Maira Evaluation

Overview

Maira can evaluate conversations and score them based on their accuracy.

There are two ways evaluations can run for conversations

Evaluation can run automatically after each conversation
Evaluation can run manually for specified conversations.

What is a conversation?

When we send a request with a query to POST /v1/maira/ask and get a response, this is considered as a Conversation. Each conversation has a conversation_id, the query, the response along with many other information.

How to find a conversation_id

There are two ways to get a conversation_id:

When we hit the endpoint POST/ v1/gpt/ask or POST/ v1/gpt/ask/vision, in the response body, we can find the conversation_id of that conversation.
We can hit the endpoint /v1/gpt/conversations, and in response, we will get list of all conversations of the specified time range and filters with their details, including the Conversation IDs. See the example at the bottom of this tutorial.

How evaluation works

We have seen in the Maira Integration tutorial, that there are two types of conversation:

question - Only answers the given query/question without considering previous context/conversations
chat - Answers the query considering the previous context/conversations

When when evaluating question type conversations, evaluation score is provided based on the relevance with the response and the document used to generate the response.

When when evaluating chat type conversations, evaluation score is provided based on the relevance with the response and the document used to generate the response, plus relevance with the the previous context/conversations.

Thus, score are provided against each document that is referred for the answer generation (See the example at the bottom)

Automatic Evaluation

To Run evaluation automatically for each conversation, we have to set "is_auto_evaluation": true in the profile setting (Refer to the "Profiles" tutorial).

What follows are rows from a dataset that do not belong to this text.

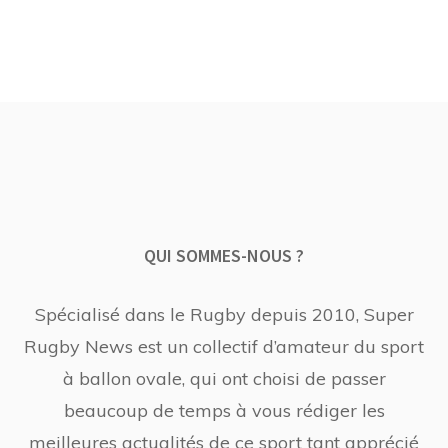
QUI SOMMES-NOUS ?
Spécialisé dans le Rugby depuis 2010, Super
Rugby News est un collectif d’amateur du sport
à ballon ovale, qui ont choisi de passer
beaucoup de temps à vous rédiger les
meilleures actualités de ce sport tant apprécié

Then when we use that profile's profile_id to POST/v1/gpt/ask (refer to Maira Integration tutorial), the conversation gets evaluated automatically.

Manual Evaluation

To Run Evaluation manually for a conversation, you can use the endpoint POST/v1/gpt/conversations/evaluations

Here is an example request body for this endpoint

{
  "conversation_id": "string",
  "start_date": "2032-01-01",
  "end_date": "2032-12-31"
}

NOTE

To evaluate a single conversation: Provide the conversation_id.
To evaluate multiple conversations within a date range: Provide both start_date and end_date.
Either provide conversation_id OR both start_date and end_date.
NOTE THAT If both provided date range filtering will be given priority.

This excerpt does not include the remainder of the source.